9 mai 1774 : Louis XV, le roi qui a « raté » sa mort.
Parti le 26 avril au Petit
Trianon avec Mme Du Barry et quelques intimes, le roi se réveille le lendemain
incommodé. Il est courbaturé et a mal à la tête. Il entend, cependant,
maintenir la chasse prévue. Le soir même, toujours indisposé, il se couche sans
souper. Le mal augmente. On fait venir, le 28, son Premier chirurgien qui
ordonne son transfert à Versailles. Prétextant que « c’est à Versailles
qu’il faut être malade », La Martinière le fait revenir le roi
dans sa chambre pour y être soigné. Le 29 au matin, on entame la première
saignée. Le roi est alors couché sur un lit de camp, entouré d’une foule de
médecins et d’officiers de santé qui se querellent sur le diagnostic et les
remèdes à apporter. Vers 10h30, plus de doute possible : le roi a la petite
vérole, maladie qu’il n’a pas contractée
précédemment et contre laquelle il n’est pas immunisé. On écarte la famille
royale pour éviter tout risque de contagion. Paradoxalement, une partie de la
Cour est soulagée. La maladie est connue, et le roi s’en remettra. D’autres au
contraire sont plus pessimistes.
Le fait est que les maux de tête persistent et
que la fièvre augmente. Le corps se couvre de boutons. Le 1er mai, l’état du roi semble stationnaire. Il
s’améliore progressivement à mesure de la suppuration du corps et du visage.SOURCE: CHATEAU DE VERSAILLES
« La maladie avait maintenu le suspense jusqu’au bout.
Lorsqu’elle atteignit le 8 mai la point critique, elle s’emballa et bouscula les
bienséances.

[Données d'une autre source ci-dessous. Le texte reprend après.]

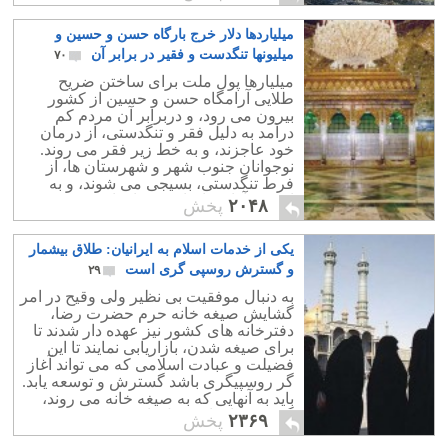
میلیاردها دلار خرج بارگاه حسن و حسین و
میلیونها تنگدست و فقیر در برابر آن
۷۰
میلیارها پول ملت برای ساختن ضریح
طلایی آرامگاه حسن و حسین از کشور
بیرون می رود، و دربرابر آن مردم کم
درآمد به دلیل فقر و تنگدستی، از درمان
خود عاجزند، و به خط زیر فقر می روند.
نوجوانان جنوب شهر و شهرستان ها، از
فرط تنگدستی، بسیجی می شوند، و به
اذیت و آزار برادران و خواهران خود می
۲۰۴۸
پخش
پردازند.
یکی از خدمات اسلام به ایرانیان: طلاق بیشمار
و گسترش روسپی گری است
۲۹
به دنبال موفقیت بی نظیر ولی وقیح در امر
گشایش صیغه خانه حرم حضرت رضا،
دفترخانه های کشور نیز عهده دار شدند تا
برای صیغه شدن، بازاریابی نمایند تا این
فضیلت و عبادت اسلامی که می تواند آغاز
گر روسپیگری باشد گسترش و توسعه یابد.
باید به آنهایی که به صیغه خانه می روند،
گفت:«عبادتتان قبول باشد».
۲۳۶۹
پخش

Les règles de la bonne mort enjoignaient de montrer le roi
souffrant et supportant héroïquement l’épreuve en rachat de ses péchés. Mais on
s’efforçait ensuite d’épargner au public et même à la famille proche le spectacle
de la dégradation physique. Dans son cas, ce fut impossible. Le mal, empira
très vite, envahissant tout le corps et déformant puis détruisant le visage.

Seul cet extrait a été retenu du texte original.